DIRECTIONS FOR THIS TASK
The answer is every line in the data below that contains the word "Understanding".
··· EXERCISE MATERIALS ···
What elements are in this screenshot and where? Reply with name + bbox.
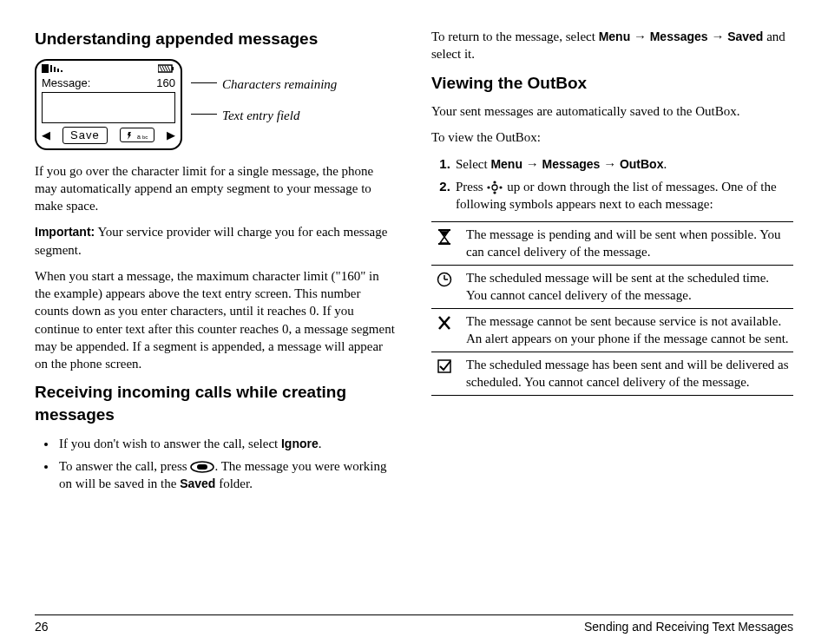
svg-rect-3 xyxy=(57,69,59,72)
phone-mode-box: a bc xyxy=(120,128,154,142)
step2-a: Press xyxy=(456,180,486,194)
clock-icon xyxy=(433,270,456,304)
heading-appended: Understanding appended messages xyxy=(35,28,397,50)
list-item: Press up or down through the list of mes… xyxy=(454,178,793,214)
messages-label: Messages xyxy=(542,157,600,171)
battery-icon xyxy=(158,62,175,76)
table-row: The scheduled message will be sent at th… xyxy=(431,266,793,309)
left-arrow-icon: ◀ xyxy=(42,128,50,143)
sym1-text: The message is pending and will be sent … xyxy=(466,227,792,260)
bullet2-text-a: To answer the call, press xyxy=(59,459,190,473)
svg-line-8 xyxy=(162,66,165,71)
table-row: The message is pending and will be sent … xyxy=(431,222,793,266)
saved-label: Saved xyxy=(180,476,215,490)
para-append-intro: If you go over the character limit for a… xyxy=(35,162,397,215)
ok-key-icon xyxy=(190,461,214,473)
svg-rect-2 xyxy=(54,67,56,72)
step1-b: . xyxy=(663,157,667,171)
steps-list: Select Menu → Messages → OutBox. Press u… xyxy=(431,155,793,214)
arrow-icon: → xyxy=(600,157,620,171)
menu-label: Menu xyxy=(490,157,522,171)
ignore-label: Ignore xyxy=(281,437,319,450)
svg-text:bc: bc xyxy=(142,135,148,140)
svg-rect-4 xyxy=(61,70,62,72)
svg-point-17 xyxy=(494,192,496,194)
svg-rect-14 xyxy=(197,464,207,470)
para-important: Important: Your service provider will ch… xyxy=(35,223,397,259)
nav-key-icon xyxy=(486,181,503,194)
footer-title: Sending and Receiving Text Messages xyxy=(584,619,793,635)
para-counter: When you start a message, the maximum ch… xyxy=(35,267,397,373)
svg-line-9 xyxy=(165,66,168,71)
important-label: Important: xyxy=(35,225,95,239)
signal-icon xyxy=(42,62,76,76)
svg-rect-0 xyxy=(42,64,49,73)
svg-point-15 xyxy=(492,185,497,190)
arrow-icon: → xyxy=(630,30,650,43)
hourglass-icon xyxy=(433,227,456,260)
page-number: 26 xyxy=(35,619,49,635)
intro-a: To return to the message, select xyxy=(431,30,599,43)
page-footer: 26 Sending and Receiving Text Messages xyxy=(35,614,793,635)
svg-line-7 xyxy=(160,66,162,71)
heading-receiving-calls: Receiving incoming calls while creating … xyxy=(35,381,397,425)
phone-text-entry xyxy=(42,92,175,123)
x-icon xyxy=(433,313,456,347)
right-column: To return to the message, select Menu → … xyxy=(431,28,793,608)
left-column: Understanding appended messages xyxy=(35,28,397,608)
list-item: Select Menu → Messages → OutBox. xyxy=(454,155,793,173)
para-return-message: To return to the message, select Menu → … xyxy=(431,28,793,63)
sym4-text: The scheduled message has been sent and … xyxy=(466,357,792,391)
bullet2-text-d: folder. xyxy=(215,476,253,490)
outbox-label: OutBox xyxy=(620,157,664,171)
list-item: If you don't wish to answer the call, se… xyxy=(57,435,397,452)
svg-point-18 xyxy=(488,187,490,189)
right-arrow-icon: ▶ xyxy=(167,128,175,143)
bullet1-text-c: . xyxy=(319,437,322,450)
svg-rect-6 xyxy=(172,67,174,70)
svg-text:a: a xyxy=(137,134,141,140)
callout-chars-remaining: Characters remaining xyxy=(222,76,337,93)
arrow-icon: → xyxy=(708,30,728,43)
phone-save-button: Save xyxy=(62,127,108,144)
messages-label: Messages xyxy=(650,30,708,43)
phone-char-count: 160 xyxy=(156,76,175,91)
bullet1-text-a: If you don't wish to answer the call, se… xyxy=(59,437,281,450)
symbol-table: The message is pending and will be sent … xyxy=(431,221,793,396)
para-outbox-intro: Your sent messages are automatically sav… xyxy=(431,102,793,120)
svg-point-16 xyxy=(494,181,496,184)
phone-diagram: Message: 160 ◀ Save a bc xyxy=(35,59,397,150)
svg-rect-1 xyxy=(50,65,52,72)
step1-a: Select xyxy=(456,157,490,171)
bullet-list: If you don't wish to answer the call, se… xyxy=(35,435,397,493)
callout-text-entry: Text entry field xyxy=(222,107,299,124)
menu-label: Menu xyxy=(599,30,631,43)
table-row: The message cannot be sent because servi… xyxy=(431,309,793,352)
sym2-text: The scheduled message will be sent at th… xyxy=(466,270,792,304)
step2-b: up or down through the list of messages.… xyxy=(456,180,777,211)
checkbox-icon xyxy=(433,357,456,391)
svg-line-10 xyxy=(168,66,170,71)
phone-message-label: Message: xyxy=(42,76,90,91)
para-outbox-view: To view the OutBox: xyxy=(431,128,793,146)
table-row: The scheduled message has been sent and … xyxy=(431,352,793,396)
list-item: To answer the call, press . The message … xyxy=(57,457,397,493)
phone-screen: Message: 160 ◀ Save a bc xyxy=(35,59,182,150)
sym3-text: The message cannot be sent because servi… xyxy=(466,313,792,347)
saved-label: Saved xyxy=(727,30,763,43)
arrow-icon: → xyxy=(522,157,542,171)
svg-point-19 xyxy=(500,187,503,189)
heading-outbox: Viewing the OutBox xyxy=(431,72,793,95)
···
WRITTEN RESPONSE
heading-appended: Understanding appended messages xyxy=(35,28,397,50)
left-column: Understanding appended messages xyxy=(35,28,397,608)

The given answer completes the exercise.